Reconstructionist synagogue in Portland, Oregon, United States

Havurah Shalom is a Reconstructionist synagogue located in Portland, Oregon, United States. Havurah Shalom was founded in 1978 and has been located in Northwest Portland since 1998. Today it is an active synagogue offering religious services, Hebrew school, adult education, and community engagement.

==History==
Havurah Shalon was founded in 1978 as the city's first Reconstructionist synagogue by former members of Congregation Beth Israel, Portland's oldest synagogue founded in 1858. The congregation met at different community spaces in its first few years. In 1986, Havurah Shalom was holding Friday night services at the Mittleman Jewish Community Center and Saturday morning services at the West Hills Unitarian Fellowship.

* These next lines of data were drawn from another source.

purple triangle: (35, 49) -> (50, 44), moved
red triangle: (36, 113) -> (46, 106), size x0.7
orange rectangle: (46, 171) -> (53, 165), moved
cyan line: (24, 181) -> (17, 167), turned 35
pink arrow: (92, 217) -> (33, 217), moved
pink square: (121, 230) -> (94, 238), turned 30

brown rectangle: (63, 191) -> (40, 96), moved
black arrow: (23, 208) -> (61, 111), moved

Havurah Shalom's Shabbat School began at the Unitarian Fellowship and moved to the Jewish Community Center in 1982 where it met until the congregation would have its own building.

The nascent congregation recruited and hired Rabbi Joey Wolf who had served as a rabbi in Austin, Texas for the previous six years. During his tenure, Rabbi Wolf built connections between the synagogue and LGBT, Black, Muslim, Arab, and other communities, and under his stewardship, established an endowment. He joined the coalition of rabbis from across the Jewish community to support the building of Portland's eruv in 2009. Rabbi Wolf retired in 2017 and was succeeded by Rabbi Benjamin Barnett.

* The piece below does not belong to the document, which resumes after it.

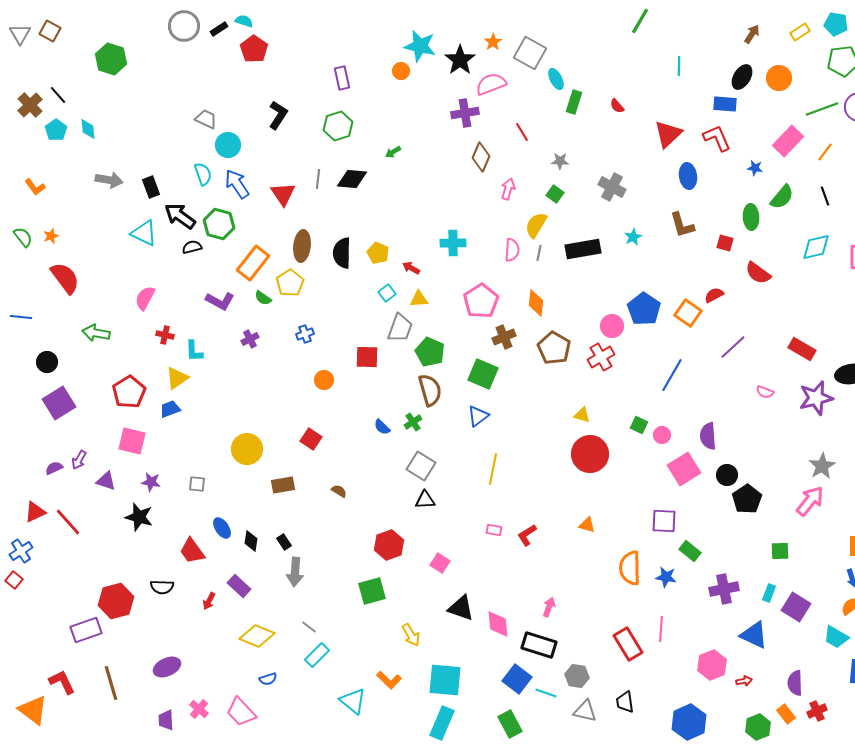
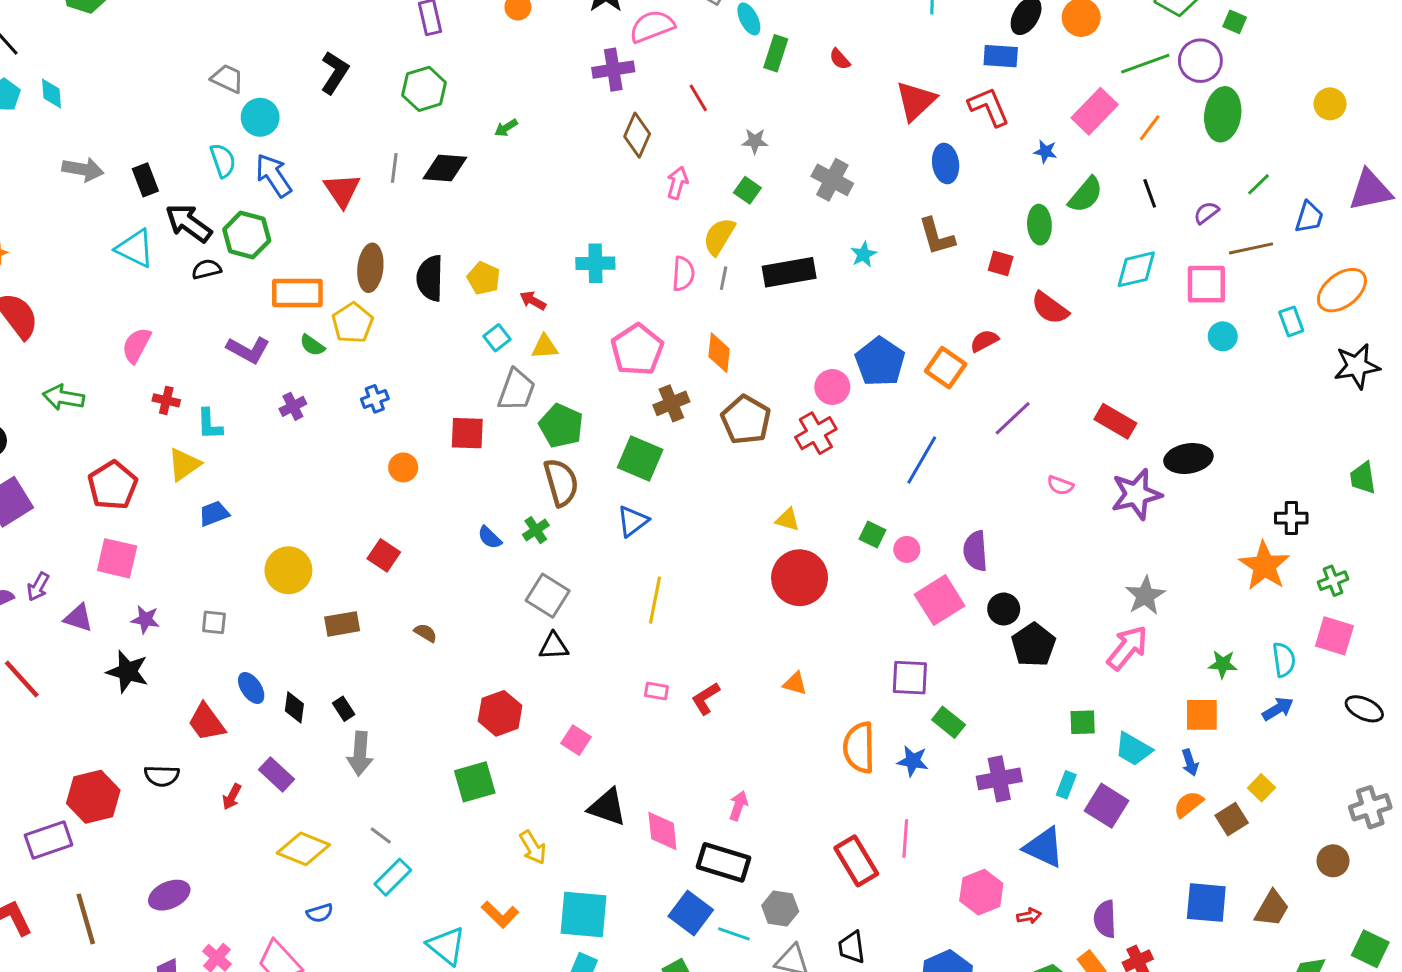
orange rectangle: (253, 263) -> (297, 293), turned 52
blue trapezoid: (170, 409) -> (214, 514), moved
cyan trapezoid: (836, 637) -> (1133, 749), moved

In the late 1990s, the congregation sought its own permanent location. Havurah Shalom purchased two small concrete warehouses in Northwest Portland originally built to store and protect flammable celluloid film canisters from fire and environmental damage. The congregation engaged architect Richard Brown to transform the buildings into its multipurpose sanctuary with office, kitchen, and classroom spaces. Havurah Shalom moved into the building in 1998.

Rabbi Barnett continues to serve as rabbi at Havurah Shalom.